Metric of the month No. 3 – The Open Rate

What is an Open Rate?

Welcome to the third of Joe’s short sharp articles that are intended to demystify some of the jargon that can cause confusion or be deliberately used to try and overcomplicate an essentially simple concept.

The Open Rate is a beautifully simply measure. It’s most commonly used in the arena of e-mail marketing and is accessible to everyone using even the simplest of email management platforms.

  • For every 100 emails you send, if 20 are opened – your Open Rate is 20%.  

The higher your open rate, the more engaged your audience are and the more likely they are to buy from you – It’s not rocket science.

What is a good Open Rate?

The next questions I’m nearly always asked is – What is a good open rate?

I’m sorry to say that there is no such thing as good. There are so many variables from industry to industry, size and warmth of database deployed, sales generation strategy etc. Instead it’s important to focus on getting the best results for your campaigns and to keep trying new approaches or tweaking existing campaigns to get the best results possible.

As you would expect, a small highly selected audience, that have already shown an interest in your products and services, would have a higher open rate than an email list bought in that have never heard of your before.

Just as in any other form of marketing – the better your content, the higher the degree of personalisation and relevance and the more compelling your offer – the higher your open rate will be.

Why is Open Rate so important?

Whatever you are promoting – if your email is not opened, your potential customer is unlikely to call you, link through to your e-commerce area or visit you in person. It’s the equivalent of the paper-based mail you may have sent, going straight into the bin.

This analogy does highlight an interesting parallel. In my experience, when it costs over £1 per recipient to post a message, marketing teams are all over their response rates and conversion levels. However, because email marketing is so cheap (in terms of cost per recipient) the Open Rate can be overlooked.

Don’t focus on quantity over quality

Marketing teams can end up chasing volumes of recipients for the hope of volumes of responses – I think this is short-sighted and just vanity metrics.

Put yourselves in your customers shoes. We all know that when we start to feel “spammed” or hassled or just bogged down by emails from companies we don’t care about – we hit the unsubscribe – or worse still, the spam flag and never hear from them again.

This is potential customers blocking you from ever talking to them again. It also has knock on effects to other customers, as your mail provider will start to think you are up to something you shouldn’t be.

Of course the Open Rate is not the be all and end all and needs to be considered alongside the following

  • The Bounce Rate – A hard or soft bounce counting the number of email addresses not recognised or not accepting mail at the moment respectively.
  • The Click Through Rate – Those customers that having opened your mail are sufficiently interested to click through onto your site.
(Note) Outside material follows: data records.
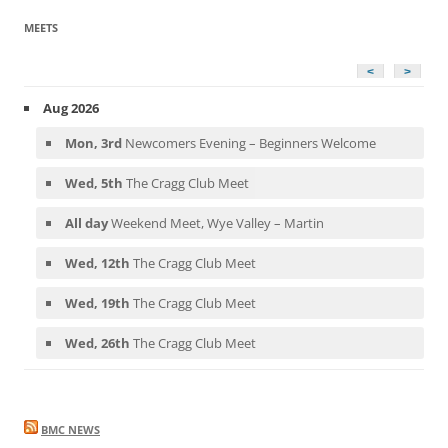
MEETS
<
>
Aug 2026
Mon, 3rd
Newcomers Evening – Beginners Welcome
Wed, 5th
The Cragg Club Meet
All day
Weekend Meet, Wye Valley – Martin
Wed, 12th
The Cragg Club Meet
Wed, 19th
The Cragg Club Meet
Wed, 26th
The Cragg Club Meet
BMC NEWS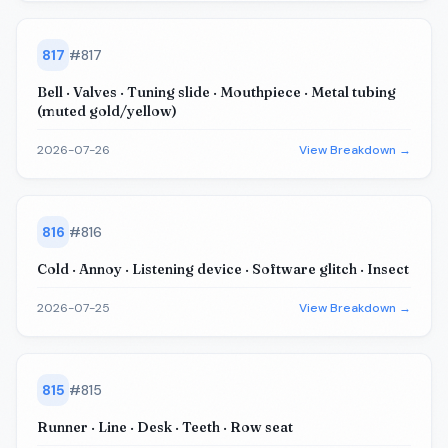
817
#
817
Bell · Valves · Tuning slide · Mouthpiece · Metal tubing
(muted gold/yellow)
2026-07-26
View Breakdown →
816
#
816
Cold · Annoy · Listening device · Software glitch · Insect
2026-07-25
View Breakdown →
815
#
815
Runner · Line · Desk · Teeth · Row seat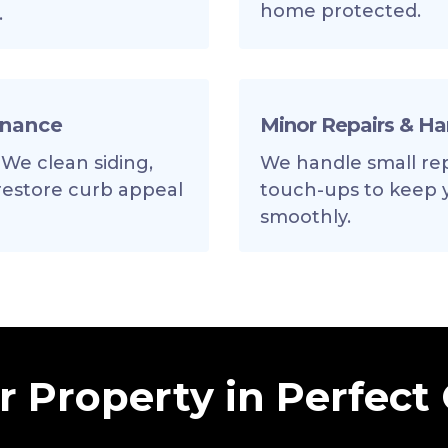
home protected.
.
enance
Minor Repairs & H
 We clean siding,
We handle small repa
 restore curb appeal
touch-ups to keep 
smoothly.
 Property in Perfect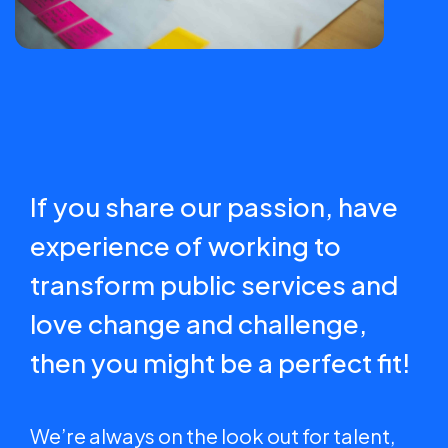
If you share our passion, have
experience of working to
transform public services and
love change and challenge,
then you might be a perfect fit!
We’re always on the look out for talent,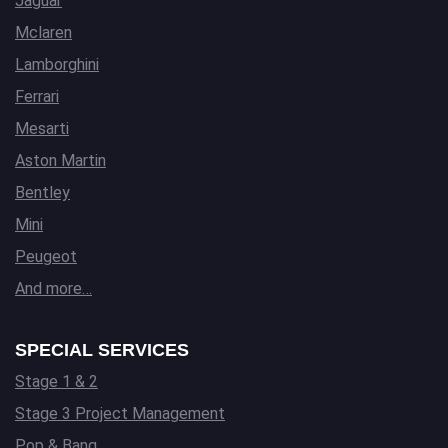
Jaguar
Mclaren
Lamborghini
Ferrari
Mesarti
Aston Martin
Bentley
Mini
Peugeot
And more…
SPECIAL SERVICES
Stage 1 & 2
Stage 3 Project Management
Pop & Bang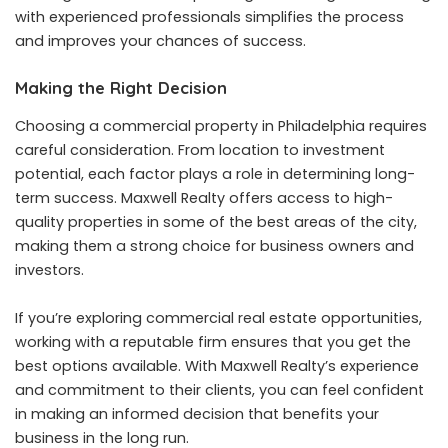
with experienced professionals simplifies the process
and improves your chances of success.
Making the Right Decision
Choosing a commercial property in Philadelphia requires
careful consideration. From location to investment
potential, each factor plays a role in determining long-
term success. Maxwell Realty offers access to high-
quality properties in some of the best areas of the city,
making them a strong choice for business owners and
investors.
If you’re exploring commercial real estate opportunities,
working with a reputable firm ensures that you get the
best options available. With Maxwell Realty’s experience
and commitment to their clients, you can feel confident
in making an informed decision that benefits your
business in the long run.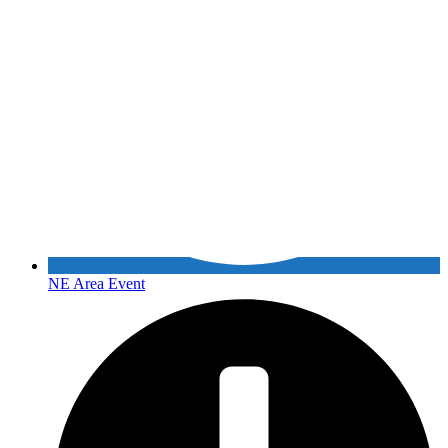
NE Area Event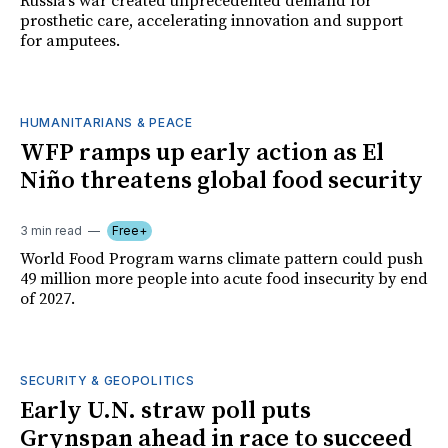
Russia's war created unprecedented demand for
prosthetic care, accelerating innovation and support
for amputees.
HUMANITARIANS & PEACE
WFP ramps up early action as El
Niño threatens global food security
3 min read
Free+
World Food Program warns climate pattern could push
49 million more people into acute food insecurity by end
of 2027.
SECURITY & GEOPOLITICS
Early U.N. straw poll puts
Grynspan ahead in race to succeed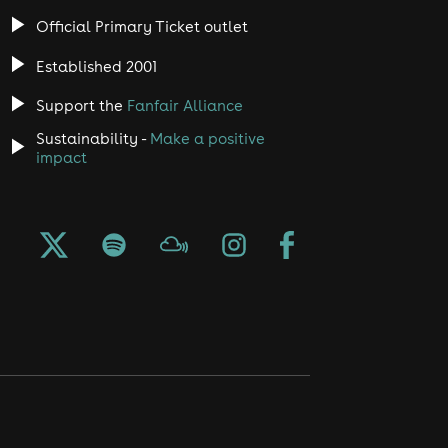
Official Primary Ticket outlet
Established 2001
Support the
Fanfair Alliance
Sustainability -
Make a positive
impact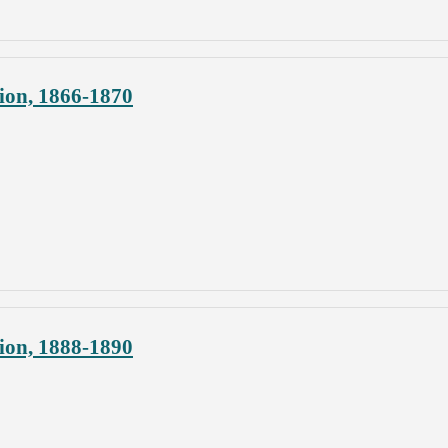
ion, 1866-1870
ion, 1888-1890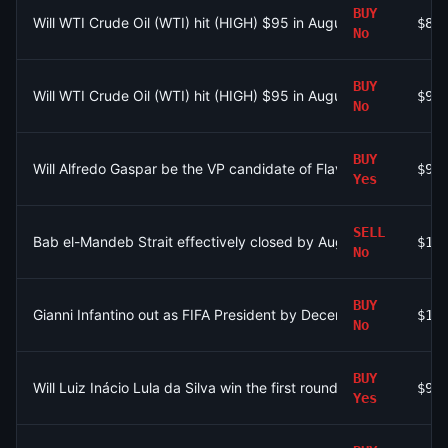
BUY
Will WTI Crude Oil (WTI) hit (HIGH) $95 in August?
$89
No
BUY
Will WTI Crude Oil (WTI) hit (HIGH) $95 in August?
$90
No
BUY
Will Alfredo Gaspar be the VP candidate of Flavio Bolsonaro?
$93
Yes
SELL
Bab el-Mandeb Strait effectively closed by August 31?
$1.
No
BUY
Gianni Infantino out as FIFA President by December 31?
$15
No
BUY
Will Luiz Inácio Lula da Silva win the first round of the 2026 Br
$9
Yes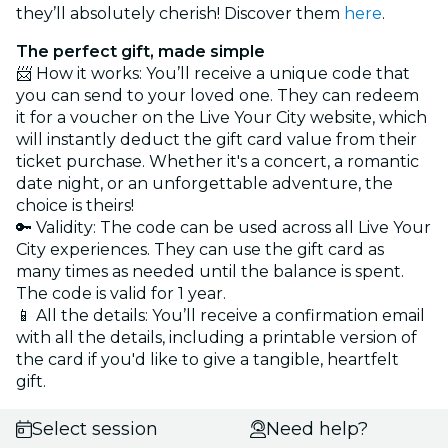
they’ll absolutely cherish! Discover them
here
.
The perfect gift, made simple
📨 How it works: You’ll receive a unique code that
you can send to your loved one. They can redeem
it for a voucher on the Live Your City website, which
will instantly deduct the gift card value from their
ticket purchase. Whether it's a concert, a romantic
date night, or an unforgettable adventure, the
choice is theirs!
🔑 Validity: The code can be used across all Live Your
City experiences. They can use the gift card as
many times as needed until the balance is spent.
The code is valid for 1 year.
📱 All the details: You’ll receive a confirmation email
with all the details, including a printable version of
the card if you'd like to give a tangible, heartfelt
gift.
Select session
Need help?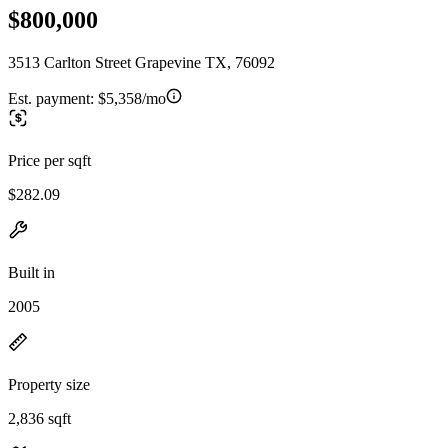
$800,000
3513 Carlton Street Grapevine TX, 76092
Est. payment:
$5,358/mo
Price per sqft
$282.09
Built in
2005
Property size
2,836 sqft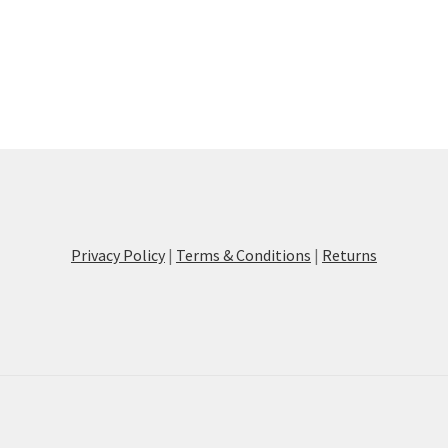
Privacy Policy
|
Terms & Conditions
|
Returns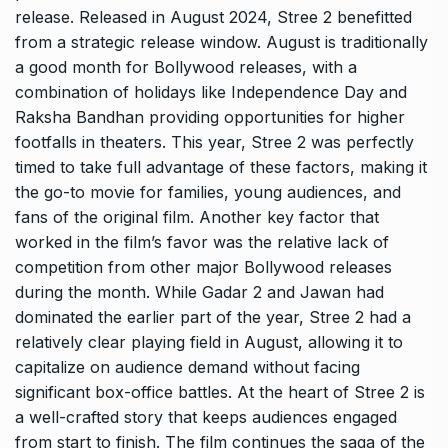
release. Released in August 2024, Stree 2 benefitted
from a strategic release window. August is traditionally
a good month for Bollywood releases, with a
combination of holidays like Independence Day and
Raksha Bandhan providing opportunities for higher
footfalls in theaters. This year, Stree 2 was perfectly
timed to take full advantage of these factors, making it
the go-to movie for families, young audiences, and
fans of the original film. Another key factor that
worked in the film’s favor was the relative lack of
competition from other major Bollywood releases
during the month. While Gadar 2 and Jawan had
dominated the earlier part of the year, Stree 2 had a
relatively clear playing field in August, allowing it to
capitalize on audience demand without facing
significant box-office battles. At the heart of Stree 2 is
a well-crafted story that keeps audiences engaged
from start to finish. The film continues the saga of the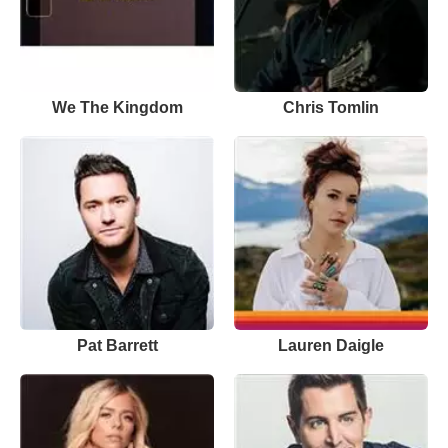
We The Kingdom
Chris Tomlin
Pat Barrett
Lauren Daigle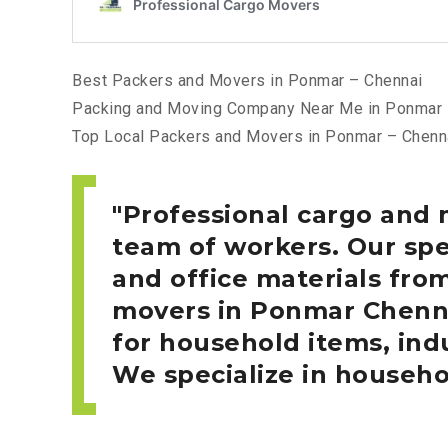
Best Packers and Movers in Ponmar – Chennai
Packing and Moving Company Near Me in Ponmar 
Top Local Packers and Movers in Ponmar – Chenn
Professional cargo and
team of workers. Our spe
and office materials fro
movers in Ponmar
Chenn
for household items, indu
We specialize in househo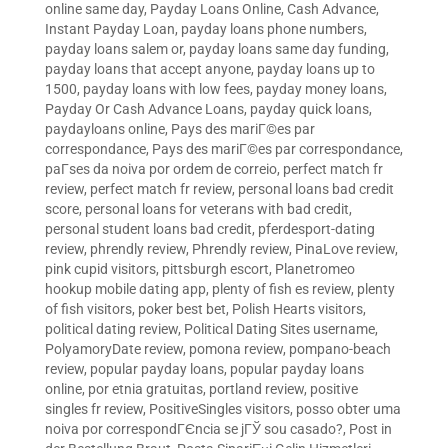
online same day
,
Payday Loans Online, Cash Advance,
Instant Payday Loan
,
payday loans phone numbers
,
payday loans salem or
,
payday loans same day funding
,
payday loans that accept anyone
,
payday loans up to
1500
,
payday loans with low fees
,
payday money loans
,
Payday Or Cash Advance Loans
,
payday quick loans
,
paydayloans online
,
Pays des mariГ©es par
correspondance
,
Pays des mariГ©es par correspondance
,
paГ­ses da noiva por ordem de correio
,
perfect match fr
review
,
perfect match fr review
,
personal loans bad credit
score
,
personal loans for veterans with bad credit
,
personal student loans bad credit
,
pferdesport-dating
review
,
phrendly review
,
Phrendly review
,
PinaLove review
,
pink cupid visitors
,
pittsburgh escort
,
Planetromeo
hookup mobile dating app
,
plenty of fish es review
,
plenty
of fish visitors
,
poker best bet
,
Polish Hearts visitors
,
political dating review
,
Political Dating Sites username
,
PolyamoryDate review
,
pomona review
,
pompano-beach
review
,
popular payday loans
,
popular payday loans
online
,
por etnia gratuitas
,
portland review
,
positive
singles fr review
,
PositiveSingles visitors
,
posso obter uma
noiva por correspondГЄncia se jГЎ sou casado?
,
Post in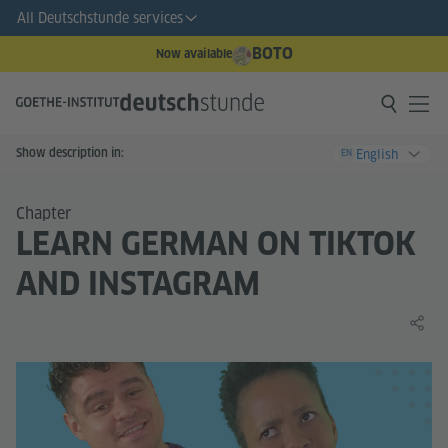
All Deutschstunde services
BOTO
Now available
Show description in:
English
EN
Chapter
LEARN GERMAN ON TIKTOK
AND INSTAGRAM
Share 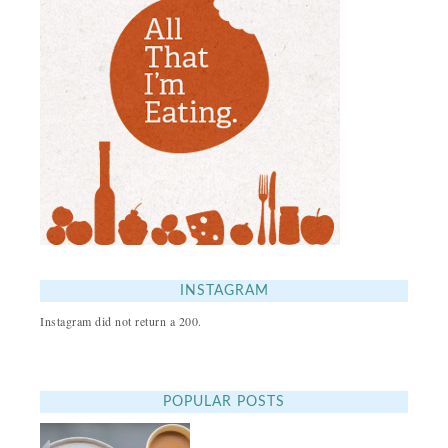
INSTAGRAM
Instagram did not return a 200.
POPULAR POSTS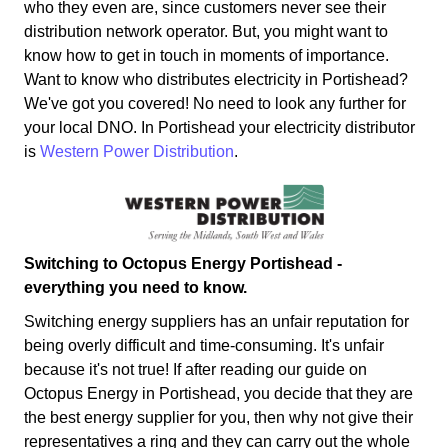
who they even are, since customers never see their
distribution network operator. But, you might want to
know how to get in touch in moments of importance.
Want to know who distributes electricity in Portishead?
We've got you covered! No need to look any further for
your local DNO. In Portishead your electricity distributor
is
Western Power Distribution
.
Switching to Octopus Energy Portishead -
everything you need to know.
Switching energy suppliers has an unfair reputation for
being overly difficult and time-consuming. It's unfair
because it's not true! If after reading our guide on
Octopus Energy in Portishead, you decide that they are
the best energy supplier for you, then why not give their
representatives a ring and they can carry out the whole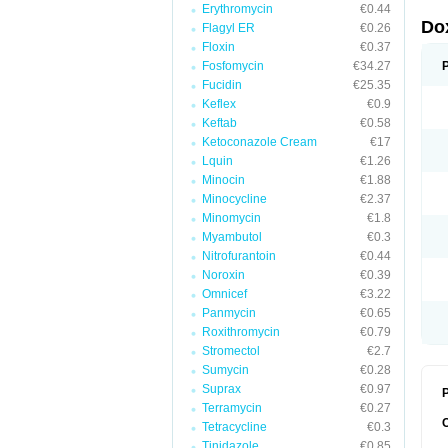
Erythromycin
€0.44
Do
Flagyl ER
€0.26
Floxin
€0.37
Fosfomycin
€34.27
Fucidin
€25.35
Keflex
€0.9
Keftab
€0.58
Ketoconazole Cream
€17
Lquin
€1.26
Minocin
€1.88
Minocycline
€2.37
Minomycin
€1.8
Myambutol
€0.3
Nitrofurantoin
€0.44
Noroxin
€0.39
Omnicef
€3.22
Panmycin
€0.65
Roxithromycin
€0.79
Stromectol
€2.7
Sumycin
€0.28
Suprax
€0.97
P
Terramycin
€0.27
Tetracycline
€0.3
Tinidazole
€0.85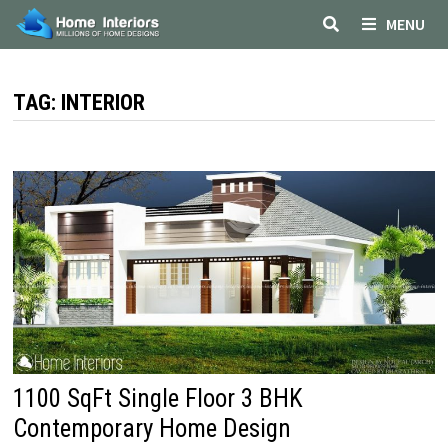
Skip
MENU
to
content
TAG:
INTERIOR
1100 SqFt Single Floor 3 BHK
Contemporary Home Design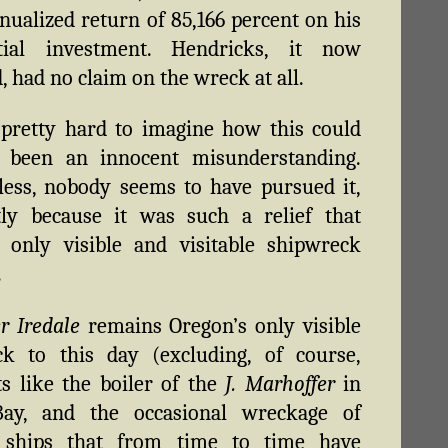
ualized return of 85,166 percent on his
tial investment. Hendricks, it now
, had no claim on the wreck at all.
ll pretty hard to imagine how this could
l been an innocent misunderstanding.
ess, nobody seems to have pursued it,
tly because it was such a relief that
 only visible and visitable shipwreck
.
r Iredale
remains Oregon’s only visible
ck to this day (excluding, of course,
ts like the boiler of the
J. Marhoffer
in
Bay, and the occasional wreckage of
ships that from time to time have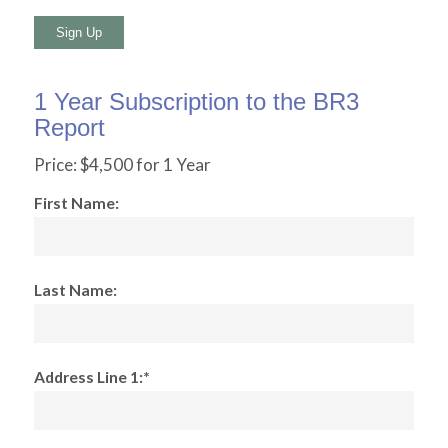
No val
1 Year Subscription to the BR3
Report
Price:
$4,500 for 1 Year
First Name:
Last Name:
Address Line 1:*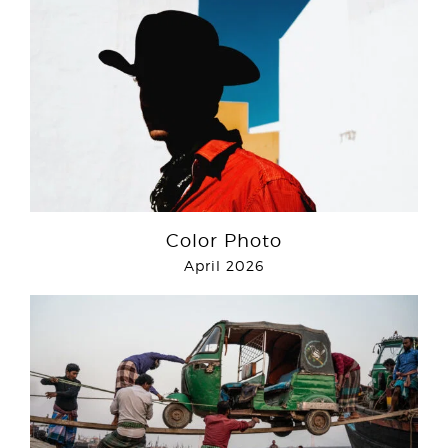
Color Photo
April 2026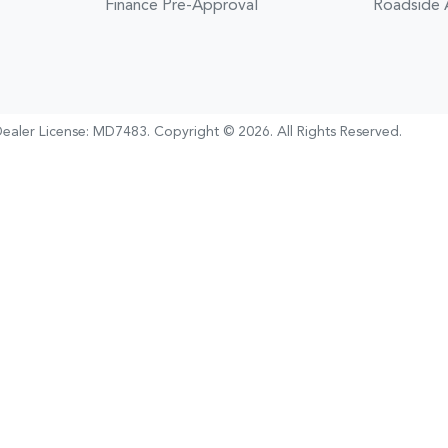
Finance Pre-Approval
Roadside 
ealer License:
MD7483
.
Copyright ©
2026
. All Rights Reserved.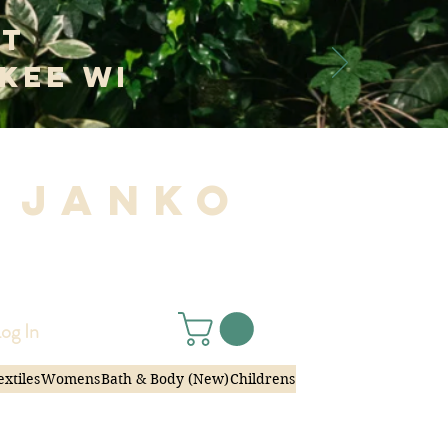
at
kee WI
 Janko
|
og In
extiles
Womens
Bath & Body (New)
Childrens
This is what we are really after.
  • The Unsubscribe Rate – A cause for alarm as customers are saying stop bothering me.

So by way of disclosure and please don’t judge if this is good or bad… The last Email newsletter from JLC had an open rate of 55% and a bounce rate of 1%. You might like to subscribe to it here – (only one per month!)

I hope you’ve found this short introduction useful.  Let me know if you want to learn more, or to dig deeper into the world of Email marketing.

Thanks for reading

JoeJoelynchconsulting.co.uk

PS I write these guides with the busy business leader in mind – those who knows this stuff is important, but don’t have the time to learn all of the details of the marketing team. I hope that they are not patronising and serve to help you focus on the important measures – that you should be presented with and be confident that your team understands.